Issue with batting_stats_range() function - IndexError: list index out of range
Hello,
I'm new to Python and pybaseball, and I've encountered an issue when trying to use the batting_stats_range() function to retrieve batting stats.
Here is the code I'm using:
from pybaseball import batting_stats_range import pandas as pd
#Define the date range for the batting stats batting_data = batting_stats_range('2018-01-01', '2023-12-31')
#Save the data to a CSV file batting_data.to_csv('batting_data_2018_2023.csv', index=False)
When I run this code, I receive the following error:
Traceback (most recent call last):
File "[directory]\batting_stats_pull.py", line 5, in
I've attempted to update pybaseball using pip install --upgrade pybaseball, but this didn't resolve the issue.

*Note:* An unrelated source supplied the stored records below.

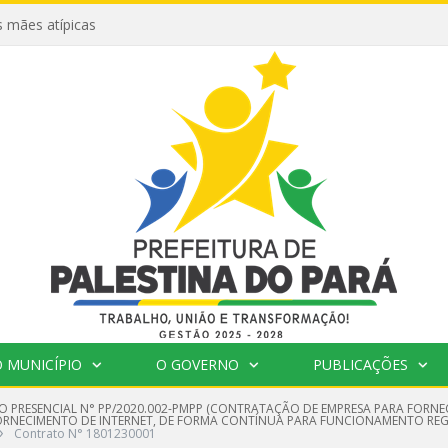
 mães atípicas
 MUNICÍPIO
O GOVERNO
PUBLICAÇÕES
O PRESENCIAL N° PP/2020.002-PMPP (CONTRATAÇÃO DE EMPRESA PARA FORNEC
FORNECIMENTO DE INTERNET, DE FORMA CONTÍNUA PARA FUNCIONAMENTO REGU
»
Contrato N° 1801230001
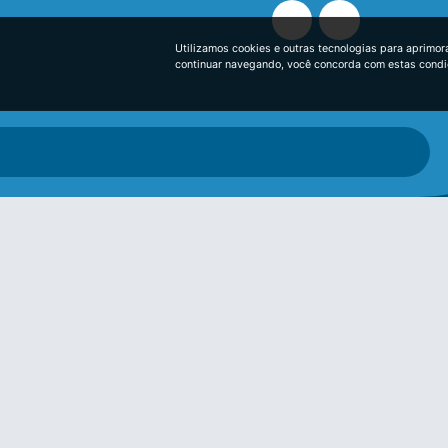
Utilizamos cookies e outras tecnologias para aprimor
continuar navegando, você concorda com estas cond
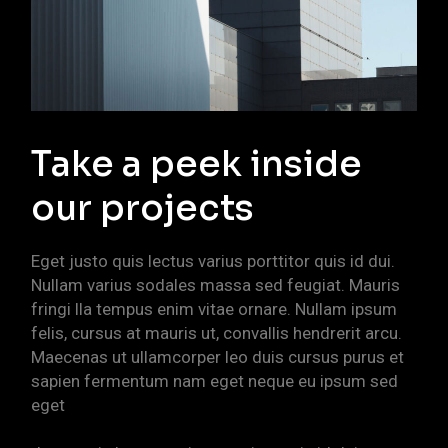
Take a peek inside
our projects
Eget justo quis lectus varius porttitor quis id dui.
Nullam varius sodales massa sed feugiat. Mauris
fringi lla tempus enim vitae ornare. Nullam ipsum
felis, cursus at mauris ut, convallis hendrerit arcu.
Maecenas ut ullamcorper leo duis cursus purus et
sapien fermentum nam eget neque eu ipsum sed
eget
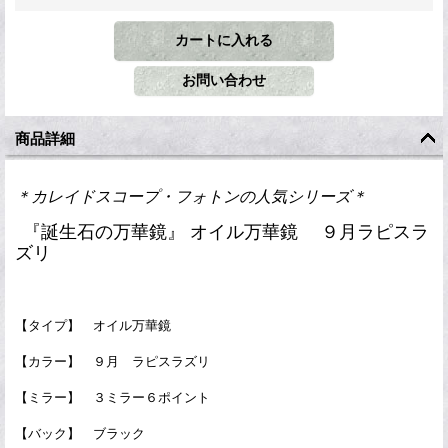
商品詳細
＊カレイドスコープ・フォトンの人気シリーズ＊
『誕生石の万華鏡』 オイル万華鏡 ９月ラピスラ
ズリ
【タイプ】 オイル万華鏡
【カラー】 ９月 ラピスラズリ
【ミラー】 ３ミラー６ポイント
【バック】 ブラック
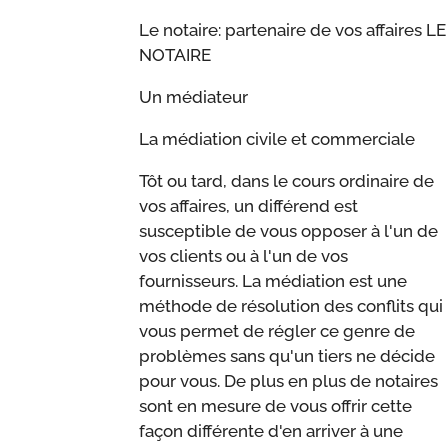
Le notaire: partenaire de vos affaires LE
NOTAIRE
Un médiateur
La médiation civile et commerciale
Tôt ou tard, dans le cours ordinaire de
vos affaires, un différend est
susceptible de vous opposer à l'un de
vos clients ou à l'un de vos
fournisseurs. La médiation est une
méthode de résolution des conflits qui
vous permet de régler ce genre de
problèmes sans qu'un tiers ne décide
pour vous. De plus en plus de notaires
sont en mesure de vous offrir cette
façon différente d'en arriver à une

Upon looking into the source code, I found that the get_soup() function in league_batting_stats.py is using web scraping to retrieve data from a specific URL on the Baseball-Reference website. I'm wondering if the structure of the website has changed since the pybaseball library was last updated, or if there are measures in place on the website that prevent or limit web scraping?
Apologies in advance if this is a known or simple issue - again, I'm new to this. Any help or guidance you can provide would be greatly appreciated.
Thank you, MWT
So, I have some slightly good news, followed by some not so good news.
This is a known issue (the other issue is here: https://github.com/jldbc/pybaseball/issues/332), unfortunately the "fix" isn't all that great. For starters, I'm not sure how to pull that many dates at once. I wanted each individual game day stat line, so I went date by date. When I did that, I had to call a sleep() function between calls, which drastically increased the time it took to complete. It's not a great solution, but I eventually got it to work.
As far as calling all the stats over that long of a time, I'm not sure of a potential solution along the sleep() call route, sorry.